Today Boris Johnson is set to sit down with government scientists and review the latest data to discuss the possibility of more restrictions to be introduced.
A source told The Times, ministers are ‘increasingly optimistic, but very cautiously optimistic’ that it won’t be necessary to bring in lockdown restrictions in England before the end of the year.
The source said: “It's not just that there's a clear gap between cases and hospitalisations, but also that when people are going into hospital they tend to be there for less time.”
There’s uncertainty as to what any new restrictions might look like, with some Government insiders suggesting a return to the measures that were in place in April (described as Step Two restrictions at the time) could be on the cards.

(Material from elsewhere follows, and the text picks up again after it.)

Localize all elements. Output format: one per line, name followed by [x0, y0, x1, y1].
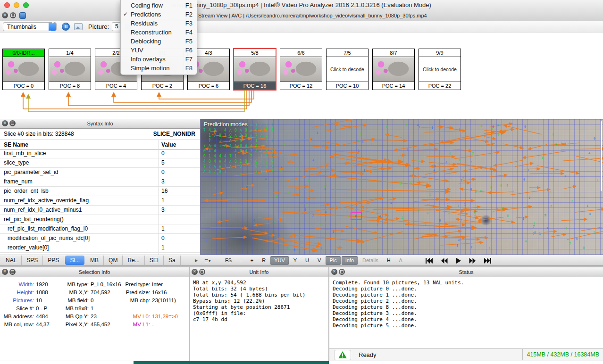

However, it's expected that schools will not be closed in January.
Under Step Two of the Covid roadmap outlined earlier this year, all social interactions were limited to households and support bubbles and restaurants and pubs could only serve customers outdoors.
However, non-essential retail, hairdressers and nail salons were allowed to stay open.
The Government’s Scientific Advisory Group For Emergencies (SAGE) have said that while Omicron infections are growing quickly across the UK, the growth rates are appearing to slow down.
Dr Jenny Harries, the head of the UK’s Health Security Agency, told the BBC’s Today programme last week: “Ministers will look at all the data we have available.
“That isn’t simply what the epidemiology is saying, it’s how it’s impacting society.
“So, for example, we have very high rates of individuals off sick. Now that’s having an impact on the workforce. So these are not simply about hospitalisation rates.
“I don’t think we do know yet that this is going to be a significantly less serious disease for the population — the older population — that we are normally most concerned about in relation to serious disease and death.
"There is a glimmer of Christmas hope in the findings… but it definitely isn’t yet at the point where we could downgrade that serious threat.”